* _Transcribed page contents_:
⟨

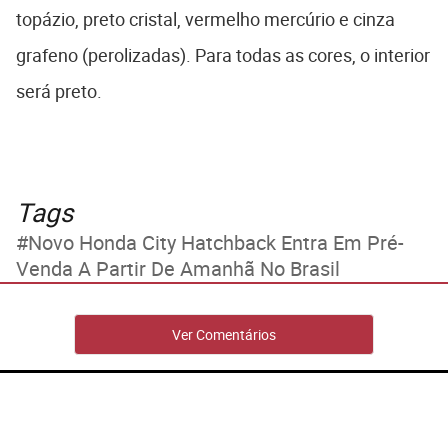
topázio, preto cristal, vermelho mercúrio e cinza
grafeno (perolizadas). Para todas as cores, o interior
será preto.
Tags
Novo Honda City Hatchback Entra Em Pré-
Venda A Partir De Amanhã No Brasil
Ver Comentários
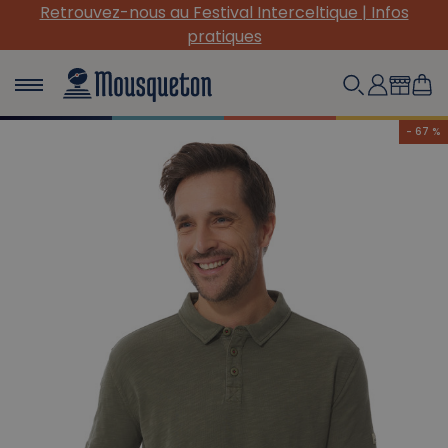
Retrouvez-nous au Festival Interceltique | Infos
pratiques
- 67 %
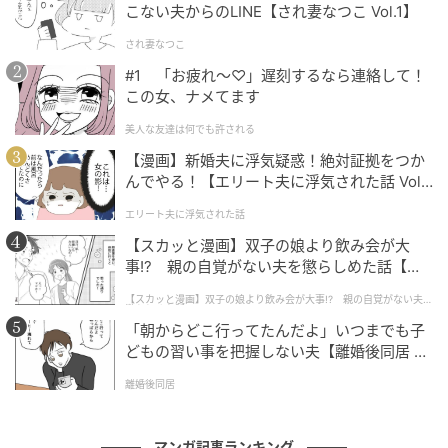
こない夫からのLINE【され妻なつこ Vol.1】
され妻なつこ
#1 「お疲れ〜♡」遅刻するなら連絡して！
この女、ナメてます
エキサイトニュース
美人な友達は何でも許される
【漫画】新婚夫に浮気疑惑！絶対証拠をつか
んでやる！【エリート夫に浮気された話 Vol.
1】
エリート夫に浮気された話
【スカッと漫画】双子の娘より飲み会が大
事!? 親の自覚がない夫を懲らしめた話【第1
話】
【スカッと漫画】双子の娘より飲み会が大事!? 親の自覚がない夫を
懲らしめた話
「朝からどこ行ってたんだよ」いつまでも子
どもの習い事を把握しない夫【離婚後同居 Vo
l.1】
離婚後同居
マンガ記事ランキング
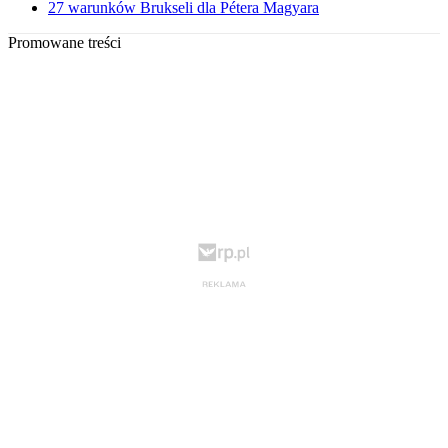
27 warunków Brukseli dla Pétera Magyara
Promowane treści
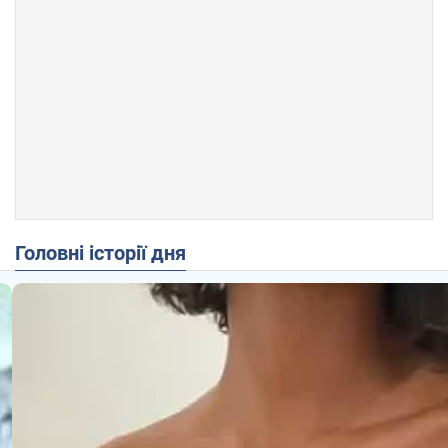
Головні історії дня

⟩

* _What is being asked_: Reproduce each line of the records above, exactly and without pictures.

* _Response area_:
topázio, preto cristal, vermelho mercúrio e cinza
grafeno (perolizadas). Para todas as cores, o interior
será preto.
Tags
Novo Honda City Hatchback Entra Em Pré-
Venda A Partir De Amanhã No Brasil
Ver Comentários
Retrouvez-nous au Festival Interceltique | Infos
pratiques
- 67 %
こない夫からのLINE【され妻なつこ Vol.1】
され妻なつこ
#1 「お疲れ〜♡」遅刻するなら連絡して！
この女、ナメてます
エキサイトニュース
美人な友達は何でも許される
【漫画】新婚夫に浮気疑惑！絶対証拠をつか
んでやる！【エリート夫に浮気された話 Vol.
1】
エリート夫に浮気された話
【スカッと漫画】双子の娘より飲み会が大
事!? 親の自覚がない夫を懲らしめた話【第1
話】
【スカッと漫画】双子の娘より飲み会が大事!? 親の自覚がない夫を
懲らしめた話
「朝からどこ行ってたんだよ」いつまでも子
どもの習い事を把握しない夫【離婚後同居 Vo
l.1】
離婚後同居
マンガ記事ランキング
27 warunków Brukseli dla Pétera Magyara
Promowane treści
Головні історії дня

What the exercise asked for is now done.